Minimal pairs are two words which have the same pronunciation, except for one sound. They can be easily mistaken for each other, even by native English speakers. As the meaning of the two words can be very different, it’s important to practice minimal pairs to ensure that you’re not misunderstood.

Here’s some examples of common minimal pairs:

Bat But

Fast – First

Think – Thing

Free – Three

Am – An

Practicing minimal pairs can be really beneficial to your English. Not only will it help make your pronunciation clearer, but it also helps develop your listening abilities. By improving your ability to produce different sounds, you will also learn to recognize when others use those sounds as well.

When practicing minimal pairs, you should first practice the sounds that change in the words. For example, the ‘a’ and ‘u’ from ‘bat’ and ‘but’. After you feel confident in producing those sounds correctly, then start alternating between the words. Again, a mirror can be a great help with this exercise.

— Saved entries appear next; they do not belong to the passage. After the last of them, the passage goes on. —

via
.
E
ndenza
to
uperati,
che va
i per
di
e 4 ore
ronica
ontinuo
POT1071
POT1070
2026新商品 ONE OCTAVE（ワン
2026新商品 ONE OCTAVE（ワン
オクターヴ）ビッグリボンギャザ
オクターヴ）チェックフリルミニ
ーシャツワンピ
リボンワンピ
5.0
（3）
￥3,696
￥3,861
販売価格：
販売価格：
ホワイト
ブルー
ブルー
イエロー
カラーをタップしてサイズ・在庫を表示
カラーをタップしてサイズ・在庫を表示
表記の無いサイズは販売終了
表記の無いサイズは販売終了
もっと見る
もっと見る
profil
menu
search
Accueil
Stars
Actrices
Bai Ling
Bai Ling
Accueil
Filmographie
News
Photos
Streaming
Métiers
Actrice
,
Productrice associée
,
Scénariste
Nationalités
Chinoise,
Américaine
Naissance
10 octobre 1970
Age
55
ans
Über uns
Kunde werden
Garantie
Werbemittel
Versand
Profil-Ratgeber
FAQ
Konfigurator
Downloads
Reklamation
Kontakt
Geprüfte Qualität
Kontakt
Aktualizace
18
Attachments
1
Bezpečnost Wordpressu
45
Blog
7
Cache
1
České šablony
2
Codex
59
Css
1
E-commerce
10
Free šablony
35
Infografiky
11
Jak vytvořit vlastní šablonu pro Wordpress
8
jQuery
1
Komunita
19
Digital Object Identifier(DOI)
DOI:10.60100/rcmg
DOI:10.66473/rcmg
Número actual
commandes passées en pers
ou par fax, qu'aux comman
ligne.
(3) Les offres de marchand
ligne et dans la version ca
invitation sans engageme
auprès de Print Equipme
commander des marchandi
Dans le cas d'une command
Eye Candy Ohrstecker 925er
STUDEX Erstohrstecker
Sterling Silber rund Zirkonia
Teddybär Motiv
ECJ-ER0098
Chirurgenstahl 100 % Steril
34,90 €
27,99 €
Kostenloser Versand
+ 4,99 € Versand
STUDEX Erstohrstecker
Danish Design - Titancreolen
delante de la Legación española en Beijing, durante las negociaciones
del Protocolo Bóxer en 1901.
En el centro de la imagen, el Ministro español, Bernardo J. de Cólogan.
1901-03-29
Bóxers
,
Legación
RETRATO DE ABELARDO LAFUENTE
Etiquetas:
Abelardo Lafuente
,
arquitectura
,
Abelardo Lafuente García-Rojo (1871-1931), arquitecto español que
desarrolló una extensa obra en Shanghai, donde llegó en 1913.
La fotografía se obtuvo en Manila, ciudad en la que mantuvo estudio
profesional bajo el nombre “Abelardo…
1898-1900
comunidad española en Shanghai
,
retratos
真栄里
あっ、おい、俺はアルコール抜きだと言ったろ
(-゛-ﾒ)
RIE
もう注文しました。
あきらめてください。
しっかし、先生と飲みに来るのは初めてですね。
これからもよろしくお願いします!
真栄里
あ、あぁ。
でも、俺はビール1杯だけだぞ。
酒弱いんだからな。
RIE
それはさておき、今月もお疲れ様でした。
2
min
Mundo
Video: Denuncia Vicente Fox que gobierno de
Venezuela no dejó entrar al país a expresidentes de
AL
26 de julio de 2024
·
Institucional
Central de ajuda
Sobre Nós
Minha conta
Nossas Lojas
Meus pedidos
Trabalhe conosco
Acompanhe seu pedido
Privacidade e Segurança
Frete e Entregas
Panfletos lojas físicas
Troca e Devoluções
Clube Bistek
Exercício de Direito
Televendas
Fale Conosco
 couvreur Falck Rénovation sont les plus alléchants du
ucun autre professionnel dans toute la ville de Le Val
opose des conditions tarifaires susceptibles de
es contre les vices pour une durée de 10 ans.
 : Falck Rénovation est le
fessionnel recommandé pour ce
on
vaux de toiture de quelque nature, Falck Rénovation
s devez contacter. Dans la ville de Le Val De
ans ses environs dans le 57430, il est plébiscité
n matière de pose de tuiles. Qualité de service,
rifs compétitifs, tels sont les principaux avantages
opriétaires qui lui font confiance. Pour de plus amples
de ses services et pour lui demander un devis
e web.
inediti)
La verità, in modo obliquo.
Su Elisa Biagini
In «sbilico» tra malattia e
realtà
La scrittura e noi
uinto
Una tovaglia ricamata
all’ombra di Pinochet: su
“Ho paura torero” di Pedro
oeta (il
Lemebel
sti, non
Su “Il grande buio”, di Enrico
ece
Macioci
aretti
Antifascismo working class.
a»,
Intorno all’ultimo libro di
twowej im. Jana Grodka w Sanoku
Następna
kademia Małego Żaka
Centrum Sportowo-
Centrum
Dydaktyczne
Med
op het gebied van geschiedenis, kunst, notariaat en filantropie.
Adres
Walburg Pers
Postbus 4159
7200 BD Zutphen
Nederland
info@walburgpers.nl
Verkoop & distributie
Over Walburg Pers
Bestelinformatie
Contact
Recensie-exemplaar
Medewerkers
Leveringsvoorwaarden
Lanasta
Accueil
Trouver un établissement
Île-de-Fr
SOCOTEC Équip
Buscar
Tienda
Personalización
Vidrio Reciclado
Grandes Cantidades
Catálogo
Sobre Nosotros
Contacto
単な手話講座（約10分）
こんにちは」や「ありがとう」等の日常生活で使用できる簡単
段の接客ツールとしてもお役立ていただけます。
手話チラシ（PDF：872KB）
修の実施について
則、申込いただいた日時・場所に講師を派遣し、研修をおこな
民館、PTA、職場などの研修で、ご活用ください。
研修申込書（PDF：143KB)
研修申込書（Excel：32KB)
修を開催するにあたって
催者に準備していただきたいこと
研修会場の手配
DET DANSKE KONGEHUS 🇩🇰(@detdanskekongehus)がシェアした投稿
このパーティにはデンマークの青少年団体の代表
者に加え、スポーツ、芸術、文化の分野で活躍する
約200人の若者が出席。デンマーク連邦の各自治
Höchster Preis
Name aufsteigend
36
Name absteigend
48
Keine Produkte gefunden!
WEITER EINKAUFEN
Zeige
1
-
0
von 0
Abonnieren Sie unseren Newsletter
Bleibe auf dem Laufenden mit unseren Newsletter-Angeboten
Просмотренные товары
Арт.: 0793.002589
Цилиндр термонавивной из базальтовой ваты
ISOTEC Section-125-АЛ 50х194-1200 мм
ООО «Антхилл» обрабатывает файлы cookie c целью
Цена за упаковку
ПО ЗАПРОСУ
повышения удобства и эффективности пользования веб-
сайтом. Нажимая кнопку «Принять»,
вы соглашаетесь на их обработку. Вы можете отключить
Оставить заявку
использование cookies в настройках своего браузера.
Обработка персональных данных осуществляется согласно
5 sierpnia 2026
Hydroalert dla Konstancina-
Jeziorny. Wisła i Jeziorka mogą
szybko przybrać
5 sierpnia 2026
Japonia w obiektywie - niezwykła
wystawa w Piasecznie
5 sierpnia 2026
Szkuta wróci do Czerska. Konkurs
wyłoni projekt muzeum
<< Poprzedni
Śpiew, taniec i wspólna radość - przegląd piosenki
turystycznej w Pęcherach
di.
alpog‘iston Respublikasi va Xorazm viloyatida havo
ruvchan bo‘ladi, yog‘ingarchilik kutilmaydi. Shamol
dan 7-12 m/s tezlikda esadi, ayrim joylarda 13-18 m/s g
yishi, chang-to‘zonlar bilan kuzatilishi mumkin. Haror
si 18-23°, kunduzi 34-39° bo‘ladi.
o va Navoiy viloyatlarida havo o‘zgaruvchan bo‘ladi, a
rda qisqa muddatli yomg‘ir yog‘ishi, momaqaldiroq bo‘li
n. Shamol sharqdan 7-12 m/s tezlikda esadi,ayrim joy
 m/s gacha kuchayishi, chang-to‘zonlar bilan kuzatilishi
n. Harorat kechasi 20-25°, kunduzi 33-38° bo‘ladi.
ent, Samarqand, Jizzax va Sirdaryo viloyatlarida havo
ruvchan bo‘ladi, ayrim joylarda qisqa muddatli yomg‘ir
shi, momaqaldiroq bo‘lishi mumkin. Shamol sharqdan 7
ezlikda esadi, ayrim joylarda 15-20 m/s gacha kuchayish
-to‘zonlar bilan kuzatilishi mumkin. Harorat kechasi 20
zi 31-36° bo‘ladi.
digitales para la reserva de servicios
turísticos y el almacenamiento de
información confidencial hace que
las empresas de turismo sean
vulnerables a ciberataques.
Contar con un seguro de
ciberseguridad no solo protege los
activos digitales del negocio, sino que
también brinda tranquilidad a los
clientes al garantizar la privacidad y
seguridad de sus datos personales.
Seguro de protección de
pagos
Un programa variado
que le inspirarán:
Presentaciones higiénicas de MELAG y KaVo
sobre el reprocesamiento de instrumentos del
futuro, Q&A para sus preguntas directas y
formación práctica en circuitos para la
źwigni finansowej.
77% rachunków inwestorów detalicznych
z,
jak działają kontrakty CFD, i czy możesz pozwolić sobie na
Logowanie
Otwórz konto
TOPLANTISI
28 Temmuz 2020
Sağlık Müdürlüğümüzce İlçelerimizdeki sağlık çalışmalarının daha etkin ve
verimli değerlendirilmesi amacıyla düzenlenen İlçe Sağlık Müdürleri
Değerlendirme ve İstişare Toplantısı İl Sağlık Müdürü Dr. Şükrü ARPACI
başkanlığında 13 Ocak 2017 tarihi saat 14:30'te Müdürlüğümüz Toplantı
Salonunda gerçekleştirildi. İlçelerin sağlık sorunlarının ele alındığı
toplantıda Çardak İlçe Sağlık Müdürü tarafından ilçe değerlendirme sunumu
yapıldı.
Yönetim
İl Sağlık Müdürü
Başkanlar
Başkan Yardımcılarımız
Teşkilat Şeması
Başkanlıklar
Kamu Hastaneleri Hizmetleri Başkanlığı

Choose a dialect to focus on!

When you first start learning English, it’s important to focus on a single dialect. Different dialects pronounce words differently, have different accents, and use different vocabulary. Not choosing to focus on one dialect can cause you some problems later down the line, especially regarding pronunciation.

Arguably the biggest potential issue is mixing different aspects of one dialect with others. For example, if you learnt the British way of pronouncing ‘aluminum’ but had an American accent, you would sound a bit strange to both British and American English speakers. In order to sound as fluent as possible, it’s best to keep your English consistent with a single dialect.

It’s also important that the materials you learn from are consistent with your choice of dialect too. For example, if you’re aiming to learn an Australian dialect, you should listen to Australians speaking English. This not only helps you with emulating their speech patterns and pronunciations, but also helps your listening skills as you will grow more accustomed to their accent and mannerisms.

Ready to get to practicing?

Now that you know a bit about how you can go about improving your pronunciation, it’s time to get started! Whether it’s working on learning some phonetics or practicing your mouth movements, keep practicing and soon you’ll be able to perfect your English pronunciation! Good luck!